= The task =
Could you find every line in the records below that contains the word "Autonomie" and copy it?

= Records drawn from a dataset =
• • •
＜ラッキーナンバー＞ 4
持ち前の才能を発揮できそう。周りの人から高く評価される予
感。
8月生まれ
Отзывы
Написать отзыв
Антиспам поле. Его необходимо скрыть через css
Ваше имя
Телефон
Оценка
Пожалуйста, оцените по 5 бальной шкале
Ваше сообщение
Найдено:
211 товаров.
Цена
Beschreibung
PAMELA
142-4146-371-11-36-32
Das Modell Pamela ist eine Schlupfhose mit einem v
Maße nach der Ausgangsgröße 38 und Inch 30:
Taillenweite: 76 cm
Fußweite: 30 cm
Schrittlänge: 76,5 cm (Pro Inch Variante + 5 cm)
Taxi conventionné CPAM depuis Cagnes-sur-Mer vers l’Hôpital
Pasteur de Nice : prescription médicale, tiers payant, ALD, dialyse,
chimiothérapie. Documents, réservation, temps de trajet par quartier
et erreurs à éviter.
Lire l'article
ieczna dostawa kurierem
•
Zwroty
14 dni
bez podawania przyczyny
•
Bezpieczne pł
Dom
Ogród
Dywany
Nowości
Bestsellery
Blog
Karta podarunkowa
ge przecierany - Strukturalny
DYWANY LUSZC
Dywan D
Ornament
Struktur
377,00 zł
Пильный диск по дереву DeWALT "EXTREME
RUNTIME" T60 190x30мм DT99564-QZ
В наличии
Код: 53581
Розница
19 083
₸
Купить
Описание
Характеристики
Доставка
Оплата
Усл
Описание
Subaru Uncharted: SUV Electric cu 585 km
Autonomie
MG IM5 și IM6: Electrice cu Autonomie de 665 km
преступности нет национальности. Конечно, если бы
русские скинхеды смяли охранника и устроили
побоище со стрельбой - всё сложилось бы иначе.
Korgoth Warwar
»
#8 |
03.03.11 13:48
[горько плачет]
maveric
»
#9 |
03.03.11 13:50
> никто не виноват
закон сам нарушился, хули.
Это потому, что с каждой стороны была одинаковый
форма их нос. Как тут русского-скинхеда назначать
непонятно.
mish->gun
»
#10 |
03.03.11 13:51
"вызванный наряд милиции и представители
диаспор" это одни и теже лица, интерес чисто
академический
• • •
= Written answer =
Autonomie
MG IM5 și IM6: Electrice cu Autonomie de 665 km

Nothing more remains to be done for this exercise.